The hypothesis that this conference seeks to pursue is that the 20th and 21st centuries have found in Dante a field of tension, in which they can mirror, explore, and question the tensions of their own realities. Situated itself on critical points of tension (sermo humilis/sublimis, lyric/epic, life/afterlife, human/divine, present/future…), Dante’s aspiration towards totality remains a daunting presence in the age of fragmentation. After the ‘death of the Author’, Dante’s work seduces precisely as the site of a powerful production of authorship: in its own critical engagement with biblical and classical works, it gives birth to the author in a modern sense by appropriating their authority and charging it with a strongly subjective dimension imbued with experience, memory, and desire. The conference invites scholars and artists coming from different disciplines and cultures to explore what the 20th and 21st centuries have looked for in Dante’s works, and the ways in which they have engaged with them through rewritings, dialogues, and transposition in order to reflect upon their own tensions.

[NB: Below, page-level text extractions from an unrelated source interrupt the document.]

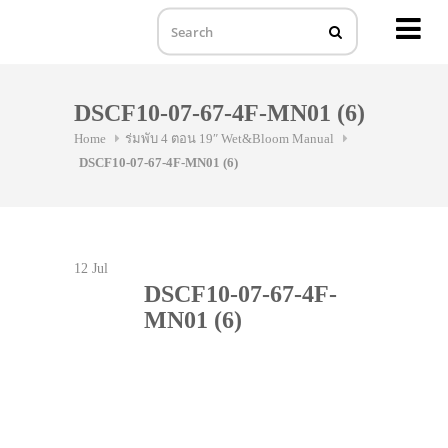
MENU
Skip
to
DSCF10-07-67-4F-MN01 (6)
content
Home
ร่มพับ 4 ตอน 19″ Wet&Bloom Manual
DSCF10-07-67-4F-MN01 (6)
12
Jul
DSCF10-07-67-4F-
MN01 (6)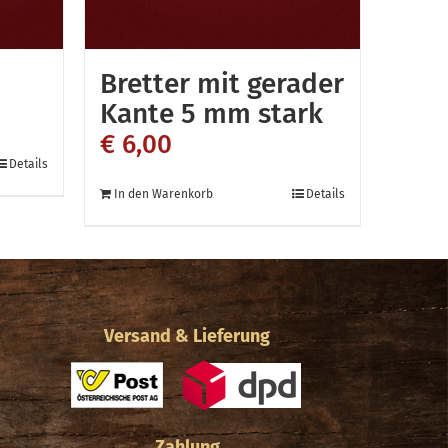
Bretter mit gerader
Kante 5 mm stark
€
6,00
Details
In den Warenkorb
Details
Versand & Lieferung
Zahlung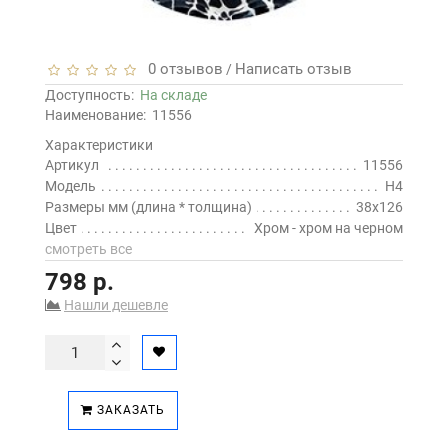
0 отзывов
Написать отзыв
/
Доступность:
На складе
Наименование:
11556
Характеристики
Артикул
11556
Модель
H4
Размеры мм (длина * толщина)
38х126
Цвет
Хром - хром на черном
смотреть все
798 р.
Нашли дешевле
ЗАКАЗАТЬ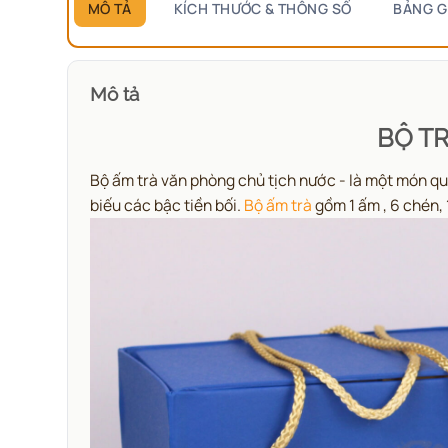
MÔ TẢ
KÍCH THƯỚC & THÔNG SỐ
BẢNG G
Mô tả
BỘ T
Bộ ấm trà văn phòng chủ tịch nước - là một món quà
biếu các bậc tiền bối.
Bộ ấm trà
gồm 1 ấm , 6 chén, 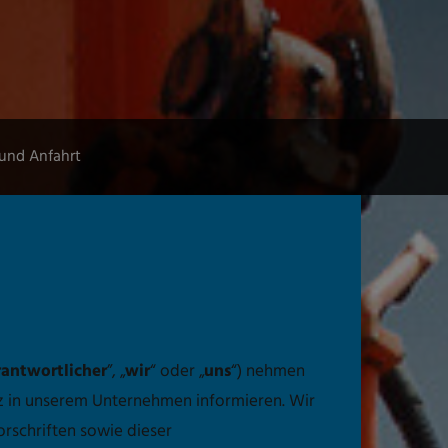
und Anfahrt
antwortlicher
”, „
wir
“ oder „
uns
“) nehmen
z in unserem Unternehmen informieren. Wir
rschriften sowie dieser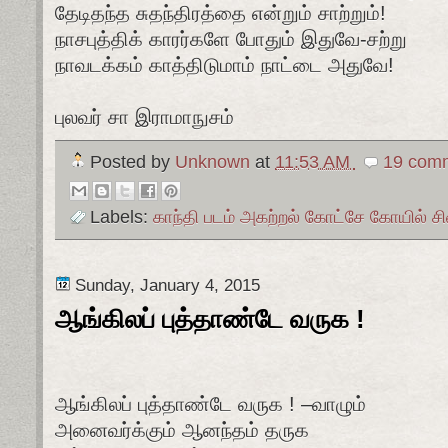
தேடிதந்த சுதந்திரத்தை என்றும் சாற்றும்!
நாசபுத்திக் காரர்களே போதும் இதுவே-சற்று
நாவடக்கம் காத்திடுமாம் நாட்டை அதுவே!
புலவர் சா இராமாநுசம்
Posted by
Unknown
at
11:53 AM
19 comm
Labels:
காந்தி படம் அகற்றல் கோட்சே கோயில்
Sunday, January 4, 2015
ஆங்கிலப் புத்தாண்டே வருக !
ஆங்கிலப் புத்தாண்டே வருக ! –வாழும்
அனைவர்க்கும் ஆனந்தம் தருக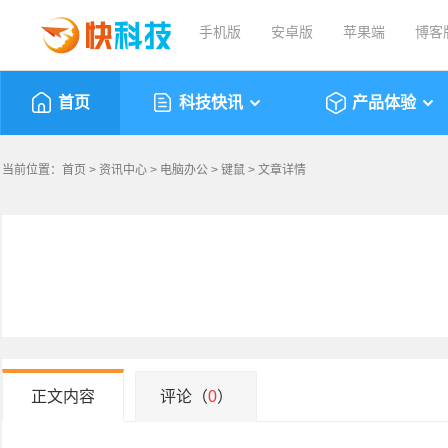
手机版
安卓版
苹果端
博客
首页
科技快讯
产品体验
当前位置：
首页
>
资讯中心
>
电脑办公
>
键鼠
> 文章详情
正文内容
评论（
0
）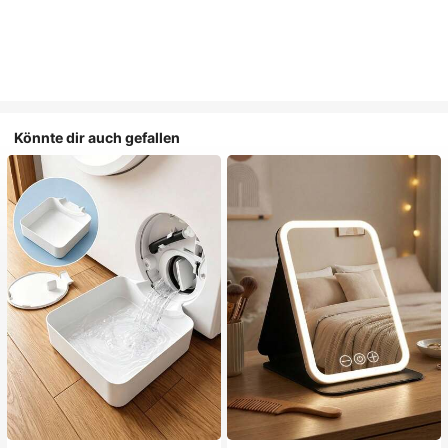
Könnte dir auch gefallen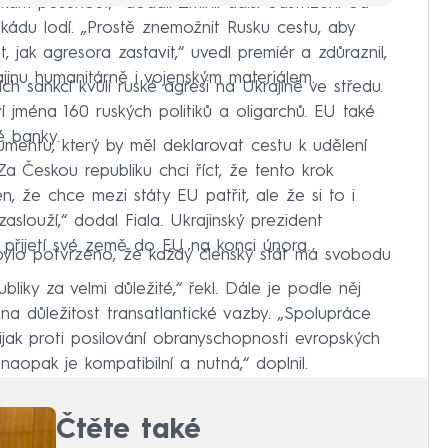
 kam posunout,“ dodal. Zmínil další odstřižení od
ádu lodí. „Prostě znemožnit Rusku cestu, aby
 jak agresora zastavit,“ uvedl premiér a zdůraznil,
inu humanitárně i vojenským materiálem.
ích sankcí kvůli ruské agresi na Ukrajině ve středu.
jména 160 ruských politiků a oligarchů. EU také
é banky.
umentu, který by měl deklarovat cestu k udělení
Za Českou republiku chci říct, že tento krok
, že chce mezi státy EU patřit, ale že si to i
louží,“ dodal Fiala. Ukrajinský prezident
přijetí své země do EU na konci února.
bylo potvrzeno, že každý členský stát má svobodu
iky za velmi důležité,“ řekl. Dále je podle něj
a důležitost transatlantické vazby. „Spolupráce
ak proti posilování obranyschopnosti evropských
aopak je kompatibilní a nutná,“ doplnil.
Čtěte také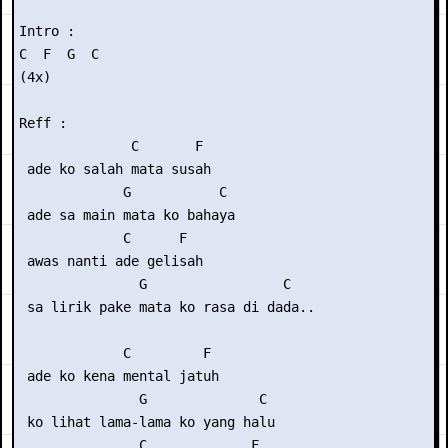
Intro :

C  F  G  C

(4x)

Reff :

              C       F

 ade ko salah mata susah

             G           C

 ade sa main mata ko bahaya

             C      F

 awas nanti ade gelisah

               G                 C

 sa lirik pake mata ko rasa di dada..

             C         F

 ade ko kena mental jatuh

               G              C

 ko lihat lama-lama ko yang halu

               C             F
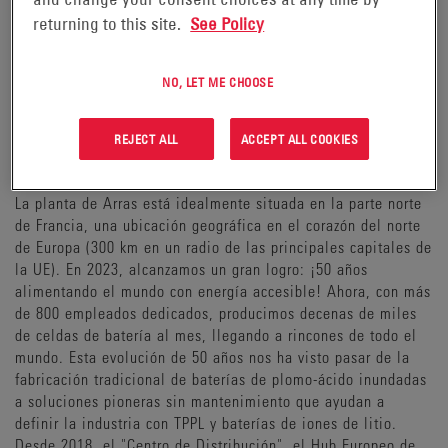
returning to this site.
See Policy
NO, LET ME CHOOSE
REJECT ALL
ACCEPT ALL COOKIES
BIENVENIDOS A ARRAS
La planta de Arras está idealmente situada en la parte norte
de Francia, una ubicación geográfica en el corazón del norte
de Europa (300 km en un radio de las principales capitales de
la UE). En 2023, alcanzamos un gran logro: ¡50 años
alimentando el mundo con energía accesible! Ahora, con más
de 800 empleados dedicados, producimos decenas de miles
de celdas de batería al mes, llegando a rincones de todo el
mundo. Esta evolución de 50 años nos ha visto pasar de la
fabricación tradicional de baterías de plomo-ácido inundadas
a soluciones pioneras sin mantenimiento que ayudan a
definir la industria con TPPL y baterías de iones de litio.
Desde 2018, el "Centro de Distribución", el Hub Europeo de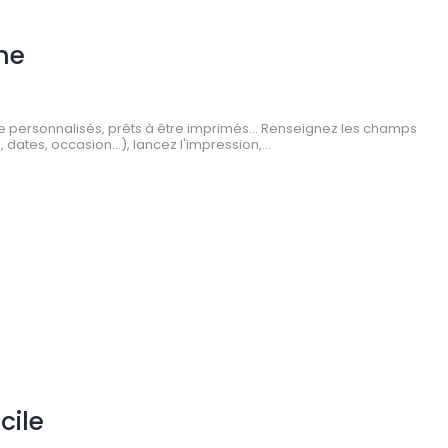
he
 personnalisés, prêts à être imprimés... Renseignez les champs
, dates, occasion...), lancez l'impression,...
cile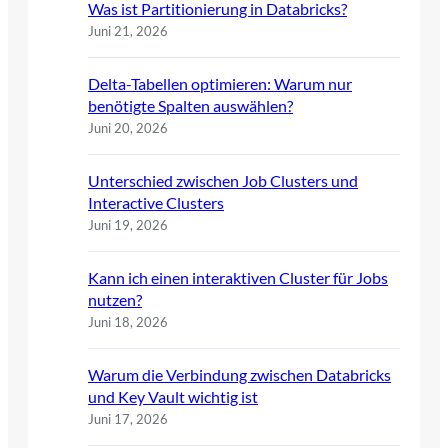
Was ist Partitionierung in Databricks?
Juni 21, 2026
Delta-Tabellen optimieren: Warum nur
benötigte Spalten auswählen?
Juni 20, 2026
Unterschied zwischen Job Clusters und
Interactive Clusters
Juni 19, 2026
Kann ich einen interaktiven Cluster für Jobs
nutzen?
Juni 18, 2026
Warum die Verbindung zwischen Databricks
und Key Vault wichtig ist
Juni 17, 2026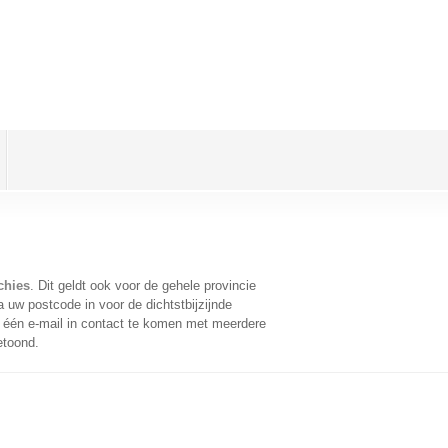
chies
. Dit geldt ook voor de gehele provincie
 uw postcode in voor de dichtstbijzijnde
één e-mail in contact te komen met meerdere
etoond.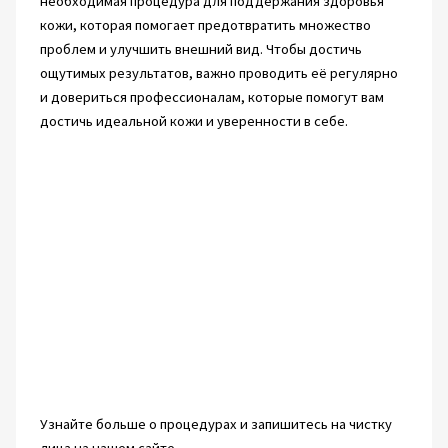
необходимая процедура для поддержания здоровья
кожи, которая помогает предотвратить множество
проблем и улучшить внешний вид. Чтобы достичь
ощутимых результатов, важно проводить её регулярно
и довериться профессионалам, которые помогут вам
достичь идеальной кожи и уверенности в себе.
Узнайте больше о процедурах и запишитесь на чистку
лица на нашем сайте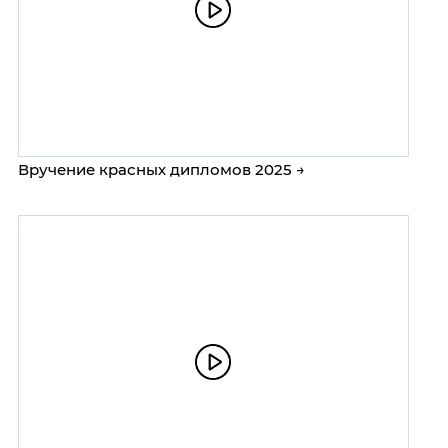
Вручение красных дипломов 2025 →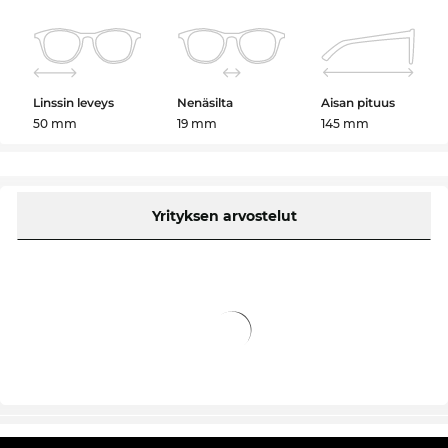
Linssin leveys
Nenäsilta
Aisan pituus
50 mm
19 mm
145 mm
Yrityksen arvostelut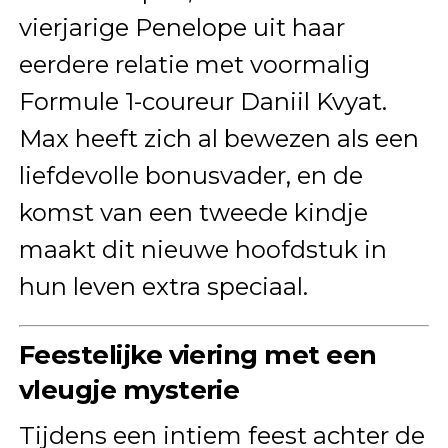
vierjarige Penelope uit haar
eerdere relatie met voormalig
Formule 1-coureur Daniil Kvyat.
Max heeft zich al bewezen als een
liefdevolle bonusvader, en de
komst van een tweede kindje
maakt dit nieuwe hoofdstuk in
hun leven extra speciaal.
Feestelijke viering met een
vleugje mysterie
Tijdens een intiem feest achter de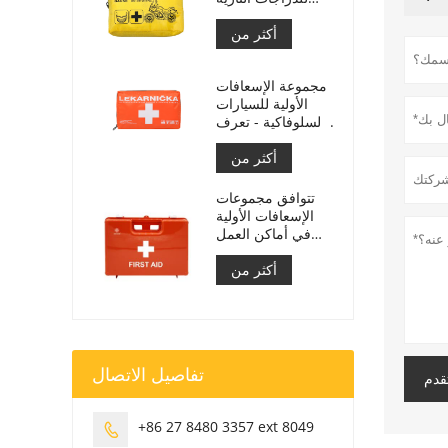
لراكبي الدراجات
أكثر من
النارية
مجموعة الإسعافات
الأولية للسيارات
السلوفاكية - تعرف
على م زد ريال
أكثر من
سعودي
č.143/2009
تتوافق مجموعات
الإسعافات الأولية
في أماكن العمل
الإيطالية مع دي إم
أكثر من
388 بتاريخ
15/07/2003
تفاصيل الاتصال
قدم
+86 27 8480 3357 ext 8049
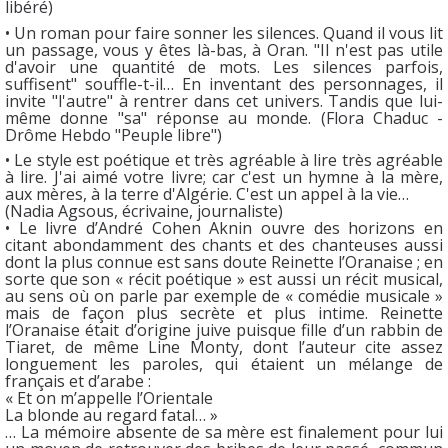
libéré)
• Un roman pour faire sonner les silences. Quand il vous lit
un passage, vous y êtes là-bas, à Oran. "Il n'est pas utile
d'avoir une quantité de mots. Les silences parfois,
suffisent" souffle-t-il… En inventant des personnages, il
invite "l'autre" à rentrer dans cet univers. Tandis que lui-
même donne "sa" réponse au monde. (Flora Chaduc -
Drôme Hebdo "Peuple libre")
• Le style est poétique et très agréable à lire très agréable
à lire. J'ai aimé votre livre; car c'est un hymne à la mère,
aux mères, à la terre d'Algérie. C'est un appel à la vie…
(Nadia Agsous, écrivaine, journaliste)
• Le livre d’André Cohen Aknin ouvre des horizons en
citant abondamment des chants et des chanteuses aussi
dont la plus connue est sans doute Reinette l’Oranaise ; en
sorte que son « récit poétique » est aussi un récit musical,
au sens où on parle par exemple de « comédie musicale »
mais de façon plus secrète et plus intime. Reinette
l’Oranaise était d’origine juive puisque fille d’un rabbin de
Tiaret, de même Line Monty, dont l’auteur cite assez
longuement les paroles, qui étaient un mélange de
français et d’arabe :
« Et on m’appelle l’Orientale
La blonde au regard fatal… »
… La mémoire absente de sa mère est finalement pour lui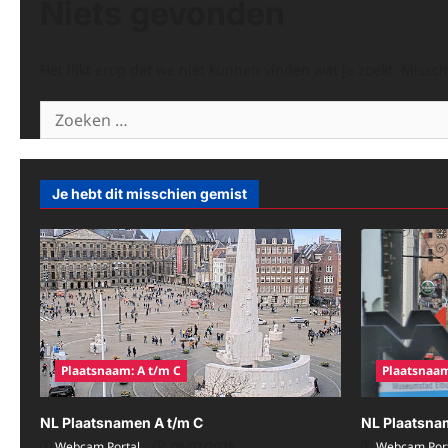
Niets gevonden
Het lijkt erop dat we niet kunnen vinden wat je zoekt. Missc
Zoeken
naar:
Je hebt dit misschien gemist
Plaatsnaam: A t/m C
Plaatsnaam
NL Plaatsnamen A t/m C
NL Plaatsna
Webcam Portal
08/07/2026
Webcam Port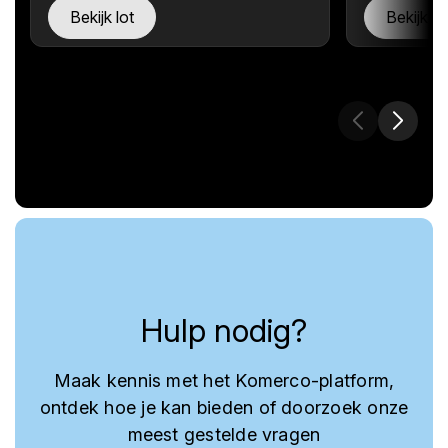
Bekijk lot
Bekijk lo
Hulp nodig?
Maak kennis met het Komerco-platform,
ontdek hoe je kan bieden of doorzoek onze
meest gestelde vragen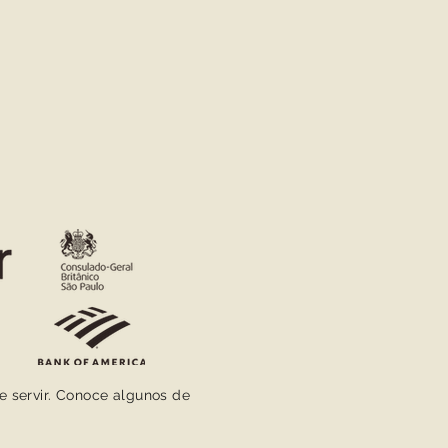
de servir. Conoce algunos de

Metamorphosing Dante is conceived within the frame of the Berlin Institute for Cultural Inquiry’s core project Tension/Spannung, whose aim is to explore the manifold role of tension from a pluridisciplinary approach through the interactions of artists and scholars from different backgrounds. This conference aims to investigate Dante’s tensions with the same openness in inquiry, focusing on their adaptability to all possible metamorphoses undergone by Dante in the 20th and 21st centuries. Possible topics include but are not limited to:
* Dante, language, authorship: Dante’s influence and linguistic experimentation; plurilingualism; Dante’s presence in 20th-century avant-gardes and Dante as a paradigm for the concept of avant-gardism itself; authorship and autobiography; authorship and the tyranny of subjectivity; Dante’s relationship to his precursors and the construction of a literary canon.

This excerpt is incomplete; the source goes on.